Heute stiess ich auf folgenden Tweet:
Vier Gründe, warum #Responsives #Webdesign nicht genug ist https://t.co/qZ0qpKyvJh
— Oliver Tamas (@olivertamas) May 1, 2015
Der verlinkte Artikel zählt vier Nachteile von Responsive Design auf. Daraus schliesst die Autorin, dass maximale Ergebnisse für Händler und Marken nur mit „nativen mobilen Websites“ möglich ist.
Als bekennender Befürworter von responsive Design kann ich diese Aussage nicht so stehen lassen. Lasst mich also zu den einzelnen Punkte ein paar Worte verlieren:
1. Unnötig lange Ladezeiten: Das trifft vielleicht zu, wenn man eine bestehende Webseite mit ein paar Media-Queries ergänzt und sich dann als „mobile friendly“ brüstet. Aber schauen wir uns mal an, aus was heute eine typische Webseite besteht:
- HTML: Da kommt man auch bei mobilen Seiten nicht drum rum. Dank Server-seitiger GZIP-Kompression sollte dies aber kein Problem sein.
- Bilder: Bei vielen Webseiten machen grafische Inhalte den Löwenanteil der übertragenen Daten aus. Mit Media-Queries haben wir aber ein sehr gutes Werkzeug um abhängig vom Gerät kleiner oder gar keine Bilder zu laden
- JavaScript: Mit zunehmend interaktiven Webseiten kommen schon mal ein paar JavaScript-Frameworks dazu, welche alle übertragen werden müssen. Standard-Bibliotheken werden aber schnell über CDNs geladen und bleiben im Cache. Wer es ganz ernst nimmt, kann sogar unterschiedliche Dateien abhängig von der Grösse laden.
Kurz: Es gibt viele Möglichkeiten, die Ladezeit einer Webseite zu verkürzen.

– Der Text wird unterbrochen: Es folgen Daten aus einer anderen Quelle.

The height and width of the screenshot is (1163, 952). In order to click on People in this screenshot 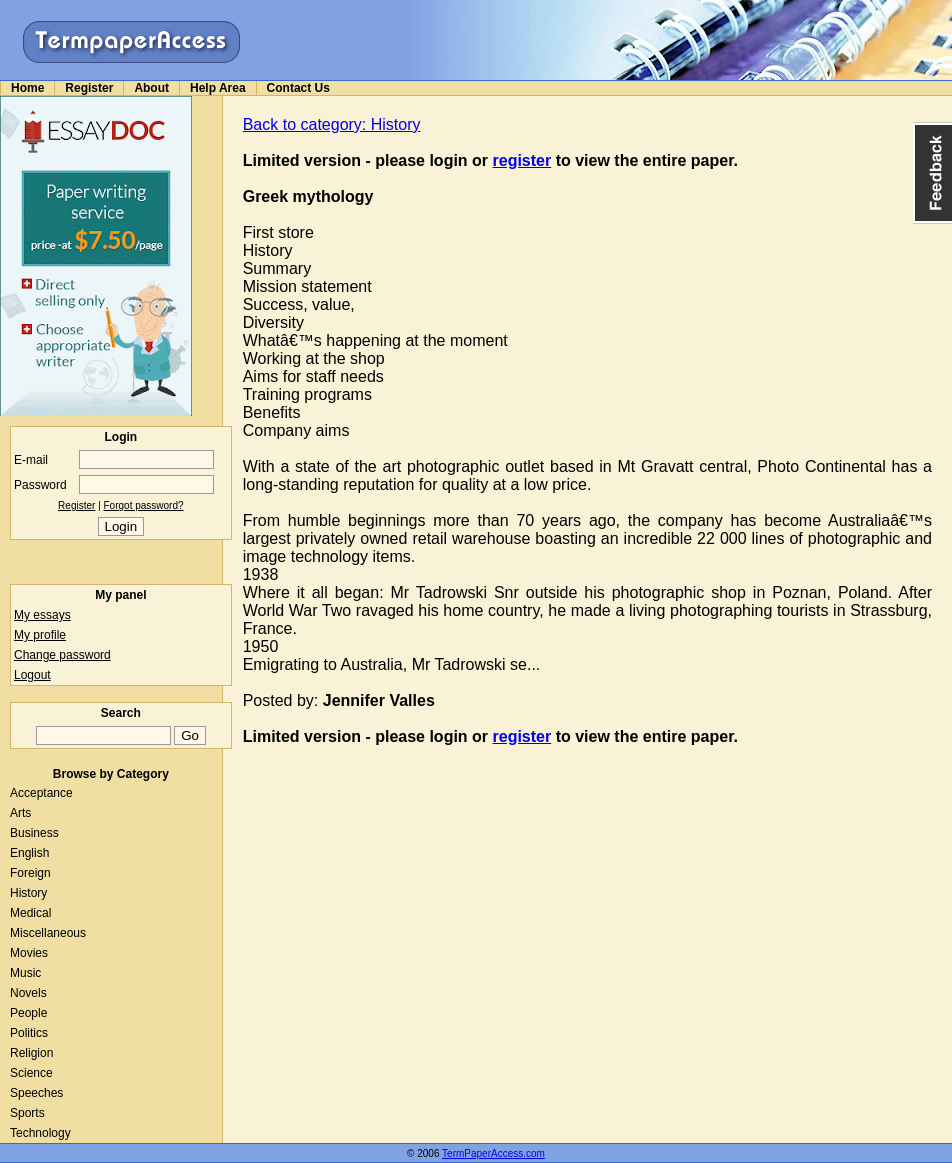, I will do `click(28, 1013)`.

2. Benutzeroberfläche wird nicht optimal eingesetzt: Die Autorin behauptet, responsive Design unterbinde die Möglichkeiten zur Interaktion über Berührung, Stimme, Kamera etc. Warum? Swipe-Gesten kann man einbauen, ohne dass dies den Desktop negativ beeinflusst. Mein Laptop hat schon langen ein Mikrofon und eine Kamera, also auch da kein Unterschied zum Smartphone.
Zudem ist hier ein Reality Check angebracht: Wer hat schon mal eine Webseite gesehen, welche auf den Fingerabdruck-Scanner zugreift? Eben.

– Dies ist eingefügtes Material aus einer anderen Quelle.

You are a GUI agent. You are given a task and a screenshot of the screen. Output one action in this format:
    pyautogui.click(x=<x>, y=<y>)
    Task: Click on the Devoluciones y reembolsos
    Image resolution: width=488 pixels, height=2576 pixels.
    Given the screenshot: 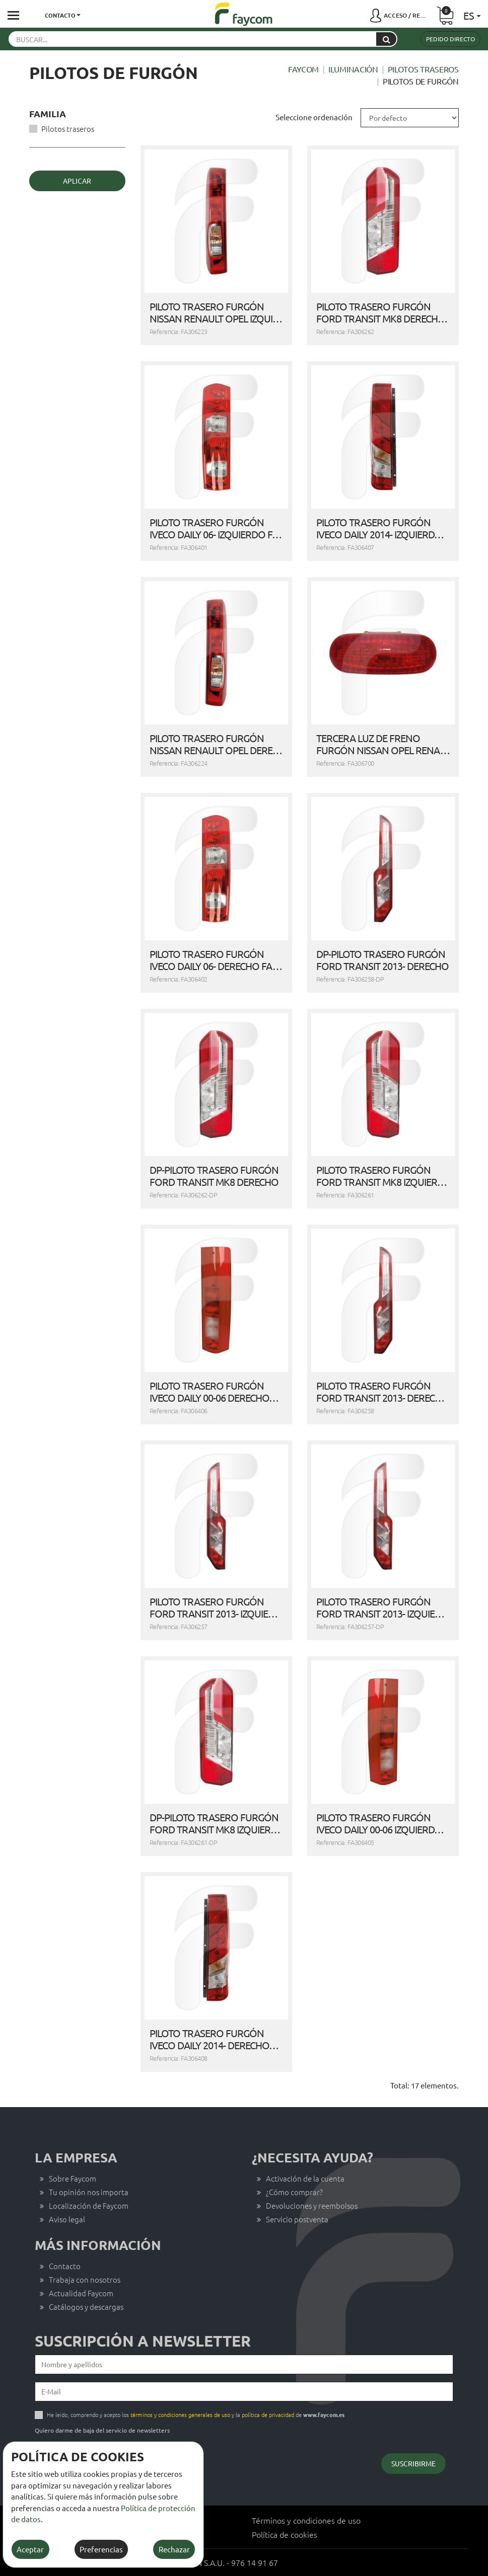 What is the action you would take?
    pyautogui.click(x=312, y=2205)
    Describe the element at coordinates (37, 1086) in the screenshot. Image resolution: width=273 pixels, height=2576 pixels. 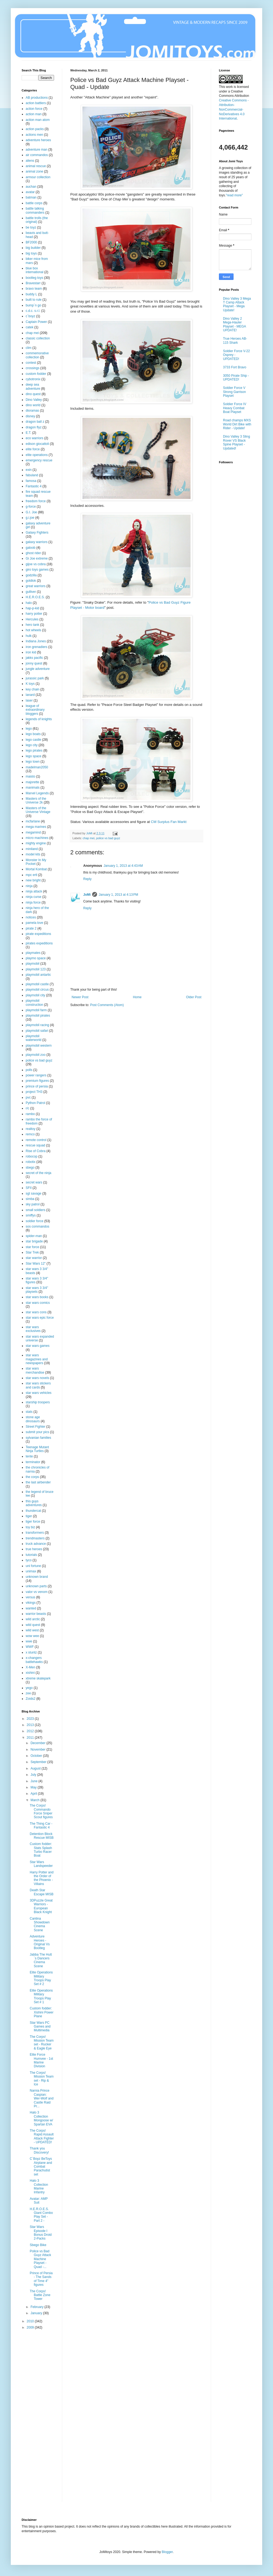
I see `prince of persia` at that location.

3. Keine Rücksicht auf die Nutzungssituation: Die Autorin sagt aus, dass der Benutzer eine Webseite auf dem Smartphone anders benutzt als auf dem Desktop. Stimmt. Genau deshalb passen wir diese ja mit responsiv Design an. Wo ist das Problem?
4. Keine Sonderfunktion: Es wird damit argumentiert, dass der Kunde das Smartphone zum Stöbern nach neuen Produkten braucht, den Kauf aber auf einem anderen Kanal abschliesst. Sollte es nicht im Interesse des Betreibers sein, dass der Kunde den Kauf gleich auf dem gleichen Kanal abschliesst? Und selbst wenn nicht: Ich sehe nicht ein wie es im Sinne des Kunden ist, wenn sich gleiche Webseite auf dem Desktop plötzlich ganz anders bedient als zuvor auf dem Telefon.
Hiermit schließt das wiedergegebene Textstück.